I have two machines, both SS-10, quad Ross CPU's, both doing the same
spin_lock_irqsave thing. I had a 4/670MP doing the same thing. None of these
were unstable under 2.0.35 (except that on the 4/670MP it wouldn't work with 4
CPU's, for some reason Linux didn't want to work with a second module
installed). 2.2.x is MUCH faster than 2.0.35 was but it is not stable, it has
gotten better with time, 2.2.0 often didn't even make it into multi-user mode,
now 2.2.10 usually runs a couple of days between crashes.
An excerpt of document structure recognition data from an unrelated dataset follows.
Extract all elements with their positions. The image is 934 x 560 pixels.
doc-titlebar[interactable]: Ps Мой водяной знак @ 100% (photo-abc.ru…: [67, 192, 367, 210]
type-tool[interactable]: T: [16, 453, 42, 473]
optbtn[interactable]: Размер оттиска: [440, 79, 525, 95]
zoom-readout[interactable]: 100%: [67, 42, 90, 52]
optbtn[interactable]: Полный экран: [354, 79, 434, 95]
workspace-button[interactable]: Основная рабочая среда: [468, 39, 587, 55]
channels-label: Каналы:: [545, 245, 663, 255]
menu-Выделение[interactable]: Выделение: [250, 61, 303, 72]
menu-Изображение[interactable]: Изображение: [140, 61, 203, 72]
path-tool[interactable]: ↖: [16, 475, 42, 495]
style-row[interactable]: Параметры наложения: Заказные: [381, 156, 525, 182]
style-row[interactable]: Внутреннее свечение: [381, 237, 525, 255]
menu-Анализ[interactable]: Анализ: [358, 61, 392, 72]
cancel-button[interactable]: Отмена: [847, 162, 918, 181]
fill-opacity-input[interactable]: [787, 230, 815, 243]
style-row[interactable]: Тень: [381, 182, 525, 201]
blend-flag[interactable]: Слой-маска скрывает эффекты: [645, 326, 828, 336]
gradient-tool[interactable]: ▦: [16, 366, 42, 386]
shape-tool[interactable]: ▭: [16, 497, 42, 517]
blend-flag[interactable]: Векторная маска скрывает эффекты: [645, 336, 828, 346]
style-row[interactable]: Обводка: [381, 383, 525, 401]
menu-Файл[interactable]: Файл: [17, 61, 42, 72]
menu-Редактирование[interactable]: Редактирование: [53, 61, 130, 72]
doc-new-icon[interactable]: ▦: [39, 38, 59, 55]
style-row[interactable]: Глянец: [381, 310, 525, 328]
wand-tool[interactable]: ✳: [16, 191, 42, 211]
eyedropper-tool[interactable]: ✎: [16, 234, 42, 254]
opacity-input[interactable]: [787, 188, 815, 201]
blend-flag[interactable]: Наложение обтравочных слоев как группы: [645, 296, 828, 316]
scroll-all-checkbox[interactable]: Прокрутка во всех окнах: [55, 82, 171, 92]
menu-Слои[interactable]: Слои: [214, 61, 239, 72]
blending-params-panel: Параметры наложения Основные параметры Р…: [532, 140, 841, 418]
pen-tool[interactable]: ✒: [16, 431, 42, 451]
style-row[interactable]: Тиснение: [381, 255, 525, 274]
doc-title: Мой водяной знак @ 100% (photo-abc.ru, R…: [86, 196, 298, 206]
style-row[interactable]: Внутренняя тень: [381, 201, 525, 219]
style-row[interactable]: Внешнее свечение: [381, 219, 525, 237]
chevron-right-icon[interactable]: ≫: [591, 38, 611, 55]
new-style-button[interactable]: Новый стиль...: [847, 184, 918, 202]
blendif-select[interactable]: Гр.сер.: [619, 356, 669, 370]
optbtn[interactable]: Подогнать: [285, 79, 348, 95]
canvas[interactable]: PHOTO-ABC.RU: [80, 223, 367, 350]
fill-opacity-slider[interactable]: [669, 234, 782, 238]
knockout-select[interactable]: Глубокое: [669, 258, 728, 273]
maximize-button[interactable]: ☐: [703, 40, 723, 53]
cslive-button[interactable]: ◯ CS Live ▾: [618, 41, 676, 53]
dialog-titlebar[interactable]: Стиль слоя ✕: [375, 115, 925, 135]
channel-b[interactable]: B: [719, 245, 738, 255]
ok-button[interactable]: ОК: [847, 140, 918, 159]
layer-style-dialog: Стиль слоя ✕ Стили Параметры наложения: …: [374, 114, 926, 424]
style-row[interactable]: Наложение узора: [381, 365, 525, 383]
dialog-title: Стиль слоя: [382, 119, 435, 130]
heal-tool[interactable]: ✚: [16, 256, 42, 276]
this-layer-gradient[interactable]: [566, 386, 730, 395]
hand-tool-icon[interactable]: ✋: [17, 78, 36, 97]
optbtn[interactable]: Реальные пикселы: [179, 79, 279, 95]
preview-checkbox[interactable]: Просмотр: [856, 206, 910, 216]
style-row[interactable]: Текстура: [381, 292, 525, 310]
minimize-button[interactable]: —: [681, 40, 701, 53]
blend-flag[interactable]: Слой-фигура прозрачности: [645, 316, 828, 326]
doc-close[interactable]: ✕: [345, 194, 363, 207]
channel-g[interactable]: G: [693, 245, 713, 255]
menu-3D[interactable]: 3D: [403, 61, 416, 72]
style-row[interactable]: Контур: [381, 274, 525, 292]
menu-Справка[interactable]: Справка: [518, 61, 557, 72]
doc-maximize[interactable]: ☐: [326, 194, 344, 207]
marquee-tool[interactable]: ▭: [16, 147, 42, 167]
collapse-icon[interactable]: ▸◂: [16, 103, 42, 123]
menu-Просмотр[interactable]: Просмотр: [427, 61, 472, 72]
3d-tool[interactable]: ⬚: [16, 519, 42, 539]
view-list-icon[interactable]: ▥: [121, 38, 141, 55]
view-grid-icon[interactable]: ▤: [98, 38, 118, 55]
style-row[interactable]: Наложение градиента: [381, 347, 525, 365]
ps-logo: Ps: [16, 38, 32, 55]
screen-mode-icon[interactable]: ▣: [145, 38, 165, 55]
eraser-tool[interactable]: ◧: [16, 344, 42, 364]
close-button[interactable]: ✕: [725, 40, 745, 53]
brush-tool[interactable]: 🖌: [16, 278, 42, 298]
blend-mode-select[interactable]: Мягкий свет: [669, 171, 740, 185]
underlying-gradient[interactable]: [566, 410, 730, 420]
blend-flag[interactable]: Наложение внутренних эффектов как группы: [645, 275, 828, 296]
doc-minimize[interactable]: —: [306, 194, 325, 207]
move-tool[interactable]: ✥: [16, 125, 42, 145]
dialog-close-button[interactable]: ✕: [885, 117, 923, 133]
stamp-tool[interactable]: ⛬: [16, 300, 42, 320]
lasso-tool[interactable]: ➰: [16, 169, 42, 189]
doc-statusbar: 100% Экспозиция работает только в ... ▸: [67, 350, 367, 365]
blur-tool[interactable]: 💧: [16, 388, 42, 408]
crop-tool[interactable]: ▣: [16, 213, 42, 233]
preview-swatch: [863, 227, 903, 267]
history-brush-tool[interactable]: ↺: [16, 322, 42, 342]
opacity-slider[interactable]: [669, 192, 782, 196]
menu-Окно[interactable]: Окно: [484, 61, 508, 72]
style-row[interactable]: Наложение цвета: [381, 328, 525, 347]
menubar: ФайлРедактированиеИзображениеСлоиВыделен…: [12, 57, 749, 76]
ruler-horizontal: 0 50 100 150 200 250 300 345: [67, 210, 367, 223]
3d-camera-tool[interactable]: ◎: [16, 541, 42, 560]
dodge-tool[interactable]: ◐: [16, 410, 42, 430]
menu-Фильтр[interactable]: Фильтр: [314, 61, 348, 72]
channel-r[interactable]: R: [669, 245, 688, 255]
I also have another machine, SS-10 with the quad Ross's, still running
SunOS 4.1.4, no instability problems.

As I mentioned, the machines are not running terribly hot. Only one has
an internal drive and then only one drive. The other has no internal drives.
The cases are warm, if you open up the CPU modules are hot but not so hot that
you can't hold your fingers on them.

These aren't random OOPs, they get into this spin_lock_irqsave loop.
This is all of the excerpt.